#### REQUIRED WORK
All of the data below needs to be set down again, exactly as shown.

******

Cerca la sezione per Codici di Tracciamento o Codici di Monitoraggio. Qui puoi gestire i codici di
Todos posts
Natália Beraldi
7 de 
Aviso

******

#### WRITTEN RESPONSE
Cerca la sezione per Codici di Tracciamento o Codici di Monitoraggio. Qui puoi gestire i codici di
Todos posts
Natália Beraldi
7 de 
Aviso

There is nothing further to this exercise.